Teaching your students about the value of money and how to work within a budget is crucial to their success later in life. We have developed a unit for creating a classroom economy that emphasizes real-world situations for your students.
One thing that we do prior to even beginning the unit is to reach out to a local bank to see if they are willing to donate supplies and even have a guest speaker from the bank come in and talk about finances. We have created a script for you to follow when contacting a local bank. Use it if you feel it is helpful. You can find it in our bundled resource here.
Before the Unit
Before you begin the unit, you will want to make sure that your students have a firm understanding of how to add and subtract decimals. This lays the foundation for being able to balance a checkbook. There are three activities you can choose from that are included in this unit to help you in teaching your students these skills.
What Do Your Students Know?
We like to start of the unit by using our KL Chart. This chart’s intention is to find out what the students already know about finances. It is a great tool to also re-visit at the end of the unit. Make sure to discuss what your students think they already know before moving on.
To spark interest in the unit, we have created an Introductory PowerPoint. The goal is to engage and motivate students to want to participate in the Classroom Economy Unit. Make it fun and enjoyable as you present.
It is always fun to talk about what adults have to do. Show what expenses adults have to the students. Explain that being an adult is “cool” because you have a lot more freedom, but dealing with finances is no fun at all. Make it a point that becoming an adult adds great responsibility as well.
There are many key vocabulary words that will appear throughout the unit. Make sure the students are given a vocabulary sheet and either have them copy the definitions, or give them the answer key right away. Either way, you want them to be familiar with the terminology that will be used in the unit.

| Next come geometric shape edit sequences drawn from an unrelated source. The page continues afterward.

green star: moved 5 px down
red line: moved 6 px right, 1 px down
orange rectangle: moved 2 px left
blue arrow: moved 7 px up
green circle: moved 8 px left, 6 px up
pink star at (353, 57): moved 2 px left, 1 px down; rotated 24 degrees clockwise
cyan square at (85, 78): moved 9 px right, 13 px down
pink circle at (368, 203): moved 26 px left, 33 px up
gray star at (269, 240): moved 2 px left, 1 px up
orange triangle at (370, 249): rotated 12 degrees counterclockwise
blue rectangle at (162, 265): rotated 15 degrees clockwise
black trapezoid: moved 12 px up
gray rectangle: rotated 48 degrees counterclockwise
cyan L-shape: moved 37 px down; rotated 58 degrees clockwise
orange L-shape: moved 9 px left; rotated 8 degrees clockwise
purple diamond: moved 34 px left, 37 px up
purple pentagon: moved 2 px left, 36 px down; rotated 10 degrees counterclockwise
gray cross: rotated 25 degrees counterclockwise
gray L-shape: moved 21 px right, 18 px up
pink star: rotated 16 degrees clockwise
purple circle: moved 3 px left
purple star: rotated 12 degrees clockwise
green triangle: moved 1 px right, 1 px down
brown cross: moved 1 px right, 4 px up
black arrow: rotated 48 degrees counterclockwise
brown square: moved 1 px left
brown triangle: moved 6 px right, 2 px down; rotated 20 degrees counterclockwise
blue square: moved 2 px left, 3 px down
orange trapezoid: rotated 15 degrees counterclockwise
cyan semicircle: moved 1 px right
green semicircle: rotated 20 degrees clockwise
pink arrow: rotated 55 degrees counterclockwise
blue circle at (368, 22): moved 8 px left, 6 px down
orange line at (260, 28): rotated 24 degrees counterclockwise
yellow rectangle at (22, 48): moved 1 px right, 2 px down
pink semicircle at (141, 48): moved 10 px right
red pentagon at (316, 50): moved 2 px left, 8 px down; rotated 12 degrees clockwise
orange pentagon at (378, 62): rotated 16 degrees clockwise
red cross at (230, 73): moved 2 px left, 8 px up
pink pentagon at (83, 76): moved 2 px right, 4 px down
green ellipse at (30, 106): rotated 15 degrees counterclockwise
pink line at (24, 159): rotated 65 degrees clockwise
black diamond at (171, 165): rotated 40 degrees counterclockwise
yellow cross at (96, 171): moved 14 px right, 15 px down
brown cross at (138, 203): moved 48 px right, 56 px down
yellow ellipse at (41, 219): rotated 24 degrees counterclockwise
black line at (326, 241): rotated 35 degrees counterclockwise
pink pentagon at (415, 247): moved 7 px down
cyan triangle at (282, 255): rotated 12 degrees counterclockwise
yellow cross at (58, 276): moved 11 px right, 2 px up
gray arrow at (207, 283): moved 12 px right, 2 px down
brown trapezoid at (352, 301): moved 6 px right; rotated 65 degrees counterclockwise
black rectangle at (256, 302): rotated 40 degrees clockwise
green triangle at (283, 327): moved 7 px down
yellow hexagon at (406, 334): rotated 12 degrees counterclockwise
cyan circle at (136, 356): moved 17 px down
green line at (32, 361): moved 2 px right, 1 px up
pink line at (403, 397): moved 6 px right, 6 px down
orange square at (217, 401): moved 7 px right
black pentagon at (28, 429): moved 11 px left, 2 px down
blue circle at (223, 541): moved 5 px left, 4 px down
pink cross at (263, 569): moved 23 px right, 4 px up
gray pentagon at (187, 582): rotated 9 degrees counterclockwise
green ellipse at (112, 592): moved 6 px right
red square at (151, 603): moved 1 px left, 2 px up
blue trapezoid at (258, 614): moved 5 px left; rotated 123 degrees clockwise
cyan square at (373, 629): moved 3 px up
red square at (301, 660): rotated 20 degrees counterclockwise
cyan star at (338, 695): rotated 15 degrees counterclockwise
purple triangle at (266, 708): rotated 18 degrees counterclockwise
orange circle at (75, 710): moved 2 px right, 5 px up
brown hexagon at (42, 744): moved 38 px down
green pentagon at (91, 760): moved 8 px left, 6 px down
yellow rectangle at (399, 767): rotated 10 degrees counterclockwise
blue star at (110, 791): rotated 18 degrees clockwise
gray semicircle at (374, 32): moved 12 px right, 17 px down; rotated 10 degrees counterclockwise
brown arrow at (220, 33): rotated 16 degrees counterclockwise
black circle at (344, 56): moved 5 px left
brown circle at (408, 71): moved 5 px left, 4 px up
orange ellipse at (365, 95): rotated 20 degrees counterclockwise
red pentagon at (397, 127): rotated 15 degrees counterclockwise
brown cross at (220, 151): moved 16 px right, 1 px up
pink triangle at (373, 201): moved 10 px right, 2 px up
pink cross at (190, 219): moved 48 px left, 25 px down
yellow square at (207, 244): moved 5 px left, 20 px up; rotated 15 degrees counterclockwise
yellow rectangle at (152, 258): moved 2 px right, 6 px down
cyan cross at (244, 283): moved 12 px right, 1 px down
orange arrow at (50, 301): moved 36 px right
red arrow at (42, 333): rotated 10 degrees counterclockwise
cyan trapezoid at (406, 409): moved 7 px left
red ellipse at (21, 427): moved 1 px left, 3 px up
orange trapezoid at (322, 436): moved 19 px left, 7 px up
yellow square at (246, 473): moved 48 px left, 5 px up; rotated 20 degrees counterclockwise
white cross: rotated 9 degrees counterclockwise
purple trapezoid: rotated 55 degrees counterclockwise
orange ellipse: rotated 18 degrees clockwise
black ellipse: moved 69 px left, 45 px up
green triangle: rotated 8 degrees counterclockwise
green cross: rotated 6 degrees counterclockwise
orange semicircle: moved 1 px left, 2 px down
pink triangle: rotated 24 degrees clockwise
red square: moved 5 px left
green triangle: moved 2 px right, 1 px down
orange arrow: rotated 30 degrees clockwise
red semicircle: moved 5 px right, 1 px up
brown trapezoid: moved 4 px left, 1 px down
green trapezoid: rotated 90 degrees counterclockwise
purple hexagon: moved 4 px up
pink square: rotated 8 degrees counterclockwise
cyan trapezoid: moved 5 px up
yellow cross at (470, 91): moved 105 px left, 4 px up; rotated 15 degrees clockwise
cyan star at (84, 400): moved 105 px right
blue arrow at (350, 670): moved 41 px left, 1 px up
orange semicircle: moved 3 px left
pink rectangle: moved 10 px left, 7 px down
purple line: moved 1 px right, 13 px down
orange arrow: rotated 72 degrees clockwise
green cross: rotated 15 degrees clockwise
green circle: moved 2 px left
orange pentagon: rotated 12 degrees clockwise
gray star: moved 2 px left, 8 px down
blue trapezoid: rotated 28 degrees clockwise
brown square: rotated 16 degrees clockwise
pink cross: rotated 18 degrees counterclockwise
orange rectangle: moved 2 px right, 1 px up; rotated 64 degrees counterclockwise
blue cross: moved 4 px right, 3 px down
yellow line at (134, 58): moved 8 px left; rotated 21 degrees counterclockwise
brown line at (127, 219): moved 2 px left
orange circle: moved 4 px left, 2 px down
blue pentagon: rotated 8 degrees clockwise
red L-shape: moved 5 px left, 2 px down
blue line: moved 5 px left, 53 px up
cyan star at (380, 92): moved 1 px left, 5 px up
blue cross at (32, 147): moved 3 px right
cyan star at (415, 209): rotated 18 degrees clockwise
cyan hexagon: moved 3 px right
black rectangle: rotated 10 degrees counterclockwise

We have typed an introductory letter to families that we would like you to send home at the beginning of the unit. This will lay the groundwork for great discussions at home between your students and their families. We want families to be active participants in this unit.
Since your classroom is going to become a mini-community with various jobs and duties, you may want to think about the best room arrangement for this as well. You will want to have a “bank” location somewhere in your room. You will probably also want to invest in some file folders for your students to keep their important documents and another set of the students for you and the students who will become bankers.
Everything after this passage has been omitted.